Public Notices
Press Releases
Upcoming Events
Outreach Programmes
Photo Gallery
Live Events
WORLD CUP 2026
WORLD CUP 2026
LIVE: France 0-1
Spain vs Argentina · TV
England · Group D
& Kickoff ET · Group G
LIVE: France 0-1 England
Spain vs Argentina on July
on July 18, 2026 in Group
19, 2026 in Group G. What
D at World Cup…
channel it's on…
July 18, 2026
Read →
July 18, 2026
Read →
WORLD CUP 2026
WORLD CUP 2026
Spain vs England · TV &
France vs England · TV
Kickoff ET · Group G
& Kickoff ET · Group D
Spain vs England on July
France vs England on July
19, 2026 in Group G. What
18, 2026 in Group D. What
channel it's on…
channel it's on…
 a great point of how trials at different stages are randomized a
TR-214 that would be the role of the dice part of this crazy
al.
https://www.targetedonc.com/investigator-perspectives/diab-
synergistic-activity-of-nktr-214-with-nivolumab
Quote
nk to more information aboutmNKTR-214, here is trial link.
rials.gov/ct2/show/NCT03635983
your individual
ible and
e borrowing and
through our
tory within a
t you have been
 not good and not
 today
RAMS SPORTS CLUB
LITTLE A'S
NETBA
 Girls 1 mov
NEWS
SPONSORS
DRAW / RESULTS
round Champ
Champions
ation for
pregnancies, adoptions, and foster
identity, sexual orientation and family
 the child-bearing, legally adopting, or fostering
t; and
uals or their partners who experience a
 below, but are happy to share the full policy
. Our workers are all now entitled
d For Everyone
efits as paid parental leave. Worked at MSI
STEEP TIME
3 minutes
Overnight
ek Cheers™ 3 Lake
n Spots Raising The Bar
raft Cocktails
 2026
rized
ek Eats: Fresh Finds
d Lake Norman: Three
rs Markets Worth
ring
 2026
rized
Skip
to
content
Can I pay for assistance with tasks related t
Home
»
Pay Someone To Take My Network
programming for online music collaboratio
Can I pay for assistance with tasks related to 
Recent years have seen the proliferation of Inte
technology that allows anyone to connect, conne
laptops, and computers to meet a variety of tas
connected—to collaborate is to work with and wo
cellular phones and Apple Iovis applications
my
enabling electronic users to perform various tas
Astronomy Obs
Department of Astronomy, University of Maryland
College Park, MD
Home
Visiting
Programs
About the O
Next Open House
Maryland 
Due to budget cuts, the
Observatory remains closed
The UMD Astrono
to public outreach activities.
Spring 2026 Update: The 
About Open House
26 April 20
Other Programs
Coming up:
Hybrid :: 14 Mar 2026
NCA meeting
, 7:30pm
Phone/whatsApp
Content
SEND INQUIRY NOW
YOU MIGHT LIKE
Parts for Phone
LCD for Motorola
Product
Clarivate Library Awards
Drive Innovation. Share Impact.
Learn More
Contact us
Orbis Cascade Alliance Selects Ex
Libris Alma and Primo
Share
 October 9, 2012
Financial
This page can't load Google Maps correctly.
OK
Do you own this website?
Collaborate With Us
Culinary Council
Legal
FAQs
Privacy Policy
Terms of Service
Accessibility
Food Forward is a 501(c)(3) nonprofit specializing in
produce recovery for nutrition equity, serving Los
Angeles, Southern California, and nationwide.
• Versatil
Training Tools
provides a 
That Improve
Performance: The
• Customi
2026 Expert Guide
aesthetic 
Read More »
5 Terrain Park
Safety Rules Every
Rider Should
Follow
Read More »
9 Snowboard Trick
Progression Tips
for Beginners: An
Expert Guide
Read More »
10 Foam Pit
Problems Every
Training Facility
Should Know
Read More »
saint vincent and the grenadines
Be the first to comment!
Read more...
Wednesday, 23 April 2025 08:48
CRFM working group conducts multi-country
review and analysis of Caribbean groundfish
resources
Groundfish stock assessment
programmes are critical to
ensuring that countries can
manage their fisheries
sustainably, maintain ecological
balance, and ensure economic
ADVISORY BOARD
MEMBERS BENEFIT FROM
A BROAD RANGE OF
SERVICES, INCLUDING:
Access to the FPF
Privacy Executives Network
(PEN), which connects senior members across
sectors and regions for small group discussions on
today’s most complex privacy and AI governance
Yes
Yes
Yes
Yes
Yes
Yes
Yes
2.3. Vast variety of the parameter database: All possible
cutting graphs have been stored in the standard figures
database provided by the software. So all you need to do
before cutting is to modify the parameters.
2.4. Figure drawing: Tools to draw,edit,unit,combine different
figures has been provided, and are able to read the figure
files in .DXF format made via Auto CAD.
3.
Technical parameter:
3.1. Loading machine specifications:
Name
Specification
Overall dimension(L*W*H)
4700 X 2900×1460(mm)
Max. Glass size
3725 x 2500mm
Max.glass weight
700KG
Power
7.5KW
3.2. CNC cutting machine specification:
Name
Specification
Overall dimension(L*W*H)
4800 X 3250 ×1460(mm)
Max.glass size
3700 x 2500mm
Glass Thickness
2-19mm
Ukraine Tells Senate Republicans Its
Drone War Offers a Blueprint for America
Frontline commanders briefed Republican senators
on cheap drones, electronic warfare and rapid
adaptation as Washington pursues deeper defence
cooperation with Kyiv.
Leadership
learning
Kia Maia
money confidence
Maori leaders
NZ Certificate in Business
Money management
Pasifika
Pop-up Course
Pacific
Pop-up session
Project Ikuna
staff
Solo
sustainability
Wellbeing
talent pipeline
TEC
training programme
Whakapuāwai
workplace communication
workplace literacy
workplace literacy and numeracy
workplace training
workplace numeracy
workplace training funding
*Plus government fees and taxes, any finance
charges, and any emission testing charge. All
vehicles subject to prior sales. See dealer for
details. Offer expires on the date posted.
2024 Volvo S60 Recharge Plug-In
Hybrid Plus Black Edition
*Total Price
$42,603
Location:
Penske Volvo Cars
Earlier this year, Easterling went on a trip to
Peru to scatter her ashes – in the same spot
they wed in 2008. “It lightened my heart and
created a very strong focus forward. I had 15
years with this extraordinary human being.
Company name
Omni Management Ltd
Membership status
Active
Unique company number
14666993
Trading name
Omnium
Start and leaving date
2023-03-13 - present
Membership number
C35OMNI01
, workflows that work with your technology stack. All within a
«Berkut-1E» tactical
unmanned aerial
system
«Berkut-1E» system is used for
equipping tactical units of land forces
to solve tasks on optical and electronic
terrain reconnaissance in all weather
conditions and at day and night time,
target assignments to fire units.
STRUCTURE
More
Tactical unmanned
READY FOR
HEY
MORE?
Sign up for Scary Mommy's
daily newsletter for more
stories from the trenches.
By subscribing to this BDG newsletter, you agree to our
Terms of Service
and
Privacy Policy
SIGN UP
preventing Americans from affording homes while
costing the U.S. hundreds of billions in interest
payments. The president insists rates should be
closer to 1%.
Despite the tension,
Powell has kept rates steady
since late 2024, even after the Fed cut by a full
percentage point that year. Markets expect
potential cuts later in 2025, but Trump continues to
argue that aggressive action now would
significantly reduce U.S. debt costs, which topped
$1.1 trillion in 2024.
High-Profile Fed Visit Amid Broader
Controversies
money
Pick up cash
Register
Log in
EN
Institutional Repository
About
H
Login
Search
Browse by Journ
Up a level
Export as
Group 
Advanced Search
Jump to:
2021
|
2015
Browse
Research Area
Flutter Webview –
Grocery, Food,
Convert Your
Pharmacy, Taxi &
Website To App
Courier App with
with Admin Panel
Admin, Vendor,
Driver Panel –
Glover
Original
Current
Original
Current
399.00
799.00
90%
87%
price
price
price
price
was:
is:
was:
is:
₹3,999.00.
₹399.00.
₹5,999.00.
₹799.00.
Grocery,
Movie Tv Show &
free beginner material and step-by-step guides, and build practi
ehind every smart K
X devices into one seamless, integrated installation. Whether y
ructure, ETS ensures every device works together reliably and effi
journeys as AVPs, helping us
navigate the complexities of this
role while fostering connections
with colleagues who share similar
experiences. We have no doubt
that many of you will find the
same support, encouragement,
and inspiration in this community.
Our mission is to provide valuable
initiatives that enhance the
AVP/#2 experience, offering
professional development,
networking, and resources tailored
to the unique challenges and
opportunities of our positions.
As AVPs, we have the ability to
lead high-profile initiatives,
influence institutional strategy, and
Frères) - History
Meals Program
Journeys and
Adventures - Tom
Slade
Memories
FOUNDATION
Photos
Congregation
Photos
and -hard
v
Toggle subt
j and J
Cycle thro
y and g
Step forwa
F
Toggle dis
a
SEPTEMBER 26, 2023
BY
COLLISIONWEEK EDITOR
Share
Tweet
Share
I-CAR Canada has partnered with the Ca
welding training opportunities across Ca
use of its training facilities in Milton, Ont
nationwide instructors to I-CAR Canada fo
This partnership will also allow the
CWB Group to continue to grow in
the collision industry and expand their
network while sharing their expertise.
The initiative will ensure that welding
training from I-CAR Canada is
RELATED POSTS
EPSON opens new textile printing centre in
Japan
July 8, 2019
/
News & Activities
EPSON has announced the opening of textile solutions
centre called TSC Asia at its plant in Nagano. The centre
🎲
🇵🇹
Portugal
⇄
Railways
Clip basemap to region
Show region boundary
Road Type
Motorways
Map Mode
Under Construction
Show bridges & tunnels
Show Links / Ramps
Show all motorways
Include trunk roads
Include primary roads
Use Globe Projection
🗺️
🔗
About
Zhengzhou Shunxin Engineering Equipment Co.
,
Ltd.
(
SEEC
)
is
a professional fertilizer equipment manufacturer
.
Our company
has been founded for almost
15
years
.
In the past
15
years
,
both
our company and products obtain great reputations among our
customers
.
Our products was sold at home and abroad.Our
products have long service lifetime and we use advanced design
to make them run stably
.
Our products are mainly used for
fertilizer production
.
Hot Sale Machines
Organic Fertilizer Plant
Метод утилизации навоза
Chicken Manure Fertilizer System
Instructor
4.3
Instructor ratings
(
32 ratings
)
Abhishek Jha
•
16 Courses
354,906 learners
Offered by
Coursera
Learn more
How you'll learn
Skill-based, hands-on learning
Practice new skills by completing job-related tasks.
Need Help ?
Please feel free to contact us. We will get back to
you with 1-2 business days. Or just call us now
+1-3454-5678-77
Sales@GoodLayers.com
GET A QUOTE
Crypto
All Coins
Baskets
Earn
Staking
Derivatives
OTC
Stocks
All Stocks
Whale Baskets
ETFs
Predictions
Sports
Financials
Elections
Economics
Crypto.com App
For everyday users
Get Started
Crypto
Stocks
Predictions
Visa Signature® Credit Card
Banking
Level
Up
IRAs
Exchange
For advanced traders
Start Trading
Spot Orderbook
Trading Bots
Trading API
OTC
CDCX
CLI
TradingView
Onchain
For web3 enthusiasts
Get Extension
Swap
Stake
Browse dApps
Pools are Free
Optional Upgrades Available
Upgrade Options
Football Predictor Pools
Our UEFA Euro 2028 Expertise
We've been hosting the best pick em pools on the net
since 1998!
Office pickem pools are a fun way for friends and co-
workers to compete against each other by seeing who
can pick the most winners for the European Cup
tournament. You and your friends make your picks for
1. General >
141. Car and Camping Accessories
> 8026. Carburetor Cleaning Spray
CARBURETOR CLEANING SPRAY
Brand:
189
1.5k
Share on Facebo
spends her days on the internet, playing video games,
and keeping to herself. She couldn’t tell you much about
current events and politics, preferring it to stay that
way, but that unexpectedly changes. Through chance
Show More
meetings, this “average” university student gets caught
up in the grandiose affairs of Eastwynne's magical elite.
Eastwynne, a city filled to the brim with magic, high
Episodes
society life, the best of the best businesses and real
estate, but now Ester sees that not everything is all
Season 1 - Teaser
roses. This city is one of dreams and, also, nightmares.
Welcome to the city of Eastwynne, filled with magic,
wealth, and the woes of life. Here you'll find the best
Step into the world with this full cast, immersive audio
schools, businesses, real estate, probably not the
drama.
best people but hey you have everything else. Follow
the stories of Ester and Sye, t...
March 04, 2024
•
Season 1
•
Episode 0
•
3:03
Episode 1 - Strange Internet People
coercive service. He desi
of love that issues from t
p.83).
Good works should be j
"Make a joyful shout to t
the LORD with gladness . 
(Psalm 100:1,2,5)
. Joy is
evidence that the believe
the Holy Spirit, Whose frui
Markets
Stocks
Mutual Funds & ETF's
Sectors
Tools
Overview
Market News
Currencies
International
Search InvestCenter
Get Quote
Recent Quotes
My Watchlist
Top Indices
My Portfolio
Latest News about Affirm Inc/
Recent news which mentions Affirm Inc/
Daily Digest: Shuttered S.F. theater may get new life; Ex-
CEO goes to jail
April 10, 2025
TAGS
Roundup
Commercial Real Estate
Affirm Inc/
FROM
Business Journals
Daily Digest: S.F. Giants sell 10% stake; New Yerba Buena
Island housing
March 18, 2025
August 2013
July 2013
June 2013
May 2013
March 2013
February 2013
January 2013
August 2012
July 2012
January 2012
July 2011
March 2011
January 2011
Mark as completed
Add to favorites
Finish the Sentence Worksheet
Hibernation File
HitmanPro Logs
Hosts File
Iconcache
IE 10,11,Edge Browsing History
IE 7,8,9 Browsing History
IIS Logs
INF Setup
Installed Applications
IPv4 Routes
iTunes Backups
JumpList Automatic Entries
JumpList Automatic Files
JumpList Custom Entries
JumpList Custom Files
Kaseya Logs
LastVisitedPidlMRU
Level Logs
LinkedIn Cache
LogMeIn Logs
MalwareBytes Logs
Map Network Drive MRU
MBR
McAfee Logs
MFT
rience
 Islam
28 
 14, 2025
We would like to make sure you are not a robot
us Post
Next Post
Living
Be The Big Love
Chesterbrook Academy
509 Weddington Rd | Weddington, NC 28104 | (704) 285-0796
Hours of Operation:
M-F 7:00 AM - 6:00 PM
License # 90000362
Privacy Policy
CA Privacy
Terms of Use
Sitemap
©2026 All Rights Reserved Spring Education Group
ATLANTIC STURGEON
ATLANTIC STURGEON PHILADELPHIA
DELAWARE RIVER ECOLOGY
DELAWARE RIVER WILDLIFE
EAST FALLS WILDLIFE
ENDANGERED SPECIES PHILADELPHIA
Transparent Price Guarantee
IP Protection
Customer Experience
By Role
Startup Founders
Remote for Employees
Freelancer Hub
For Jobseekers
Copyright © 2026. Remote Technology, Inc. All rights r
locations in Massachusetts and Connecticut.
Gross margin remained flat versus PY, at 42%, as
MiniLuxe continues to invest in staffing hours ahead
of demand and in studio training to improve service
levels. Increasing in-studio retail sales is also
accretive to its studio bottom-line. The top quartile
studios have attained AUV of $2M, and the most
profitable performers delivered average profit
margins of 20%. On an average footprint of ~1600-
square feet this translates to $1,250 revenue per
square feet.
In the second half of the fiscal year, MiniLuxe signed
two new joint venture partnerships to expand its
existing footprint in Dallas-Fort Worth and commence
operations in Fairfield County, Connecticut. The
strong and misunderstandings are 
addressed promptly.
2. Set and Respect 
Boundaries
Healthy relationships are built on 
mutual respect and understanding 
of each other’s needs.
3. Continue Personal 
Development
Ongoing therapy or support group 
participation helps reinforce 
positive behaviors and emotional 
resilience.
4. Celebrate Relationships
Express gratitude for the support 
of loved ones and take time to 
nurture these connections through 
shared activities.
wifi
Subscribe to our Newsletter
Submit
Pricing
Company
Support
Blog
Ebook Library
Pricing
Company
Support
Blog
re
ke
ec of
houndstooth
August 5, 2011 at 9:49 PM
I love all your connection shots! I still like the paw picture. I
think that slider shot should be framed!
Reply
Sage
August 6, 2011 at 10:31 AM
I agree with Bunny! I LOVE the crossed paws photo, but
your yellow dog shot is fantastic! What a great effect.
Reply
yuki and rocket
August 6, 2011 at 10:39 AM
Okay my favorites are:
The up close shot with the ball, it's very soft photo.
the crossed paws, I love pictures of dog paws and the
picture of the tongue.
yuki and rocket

- - - - - - -

- **The problem**: From the listing, reproduce every line where the word "Entries" is present.

- **Reply to the task**:
JumpList Automatic Entries
JumpList Custom Entries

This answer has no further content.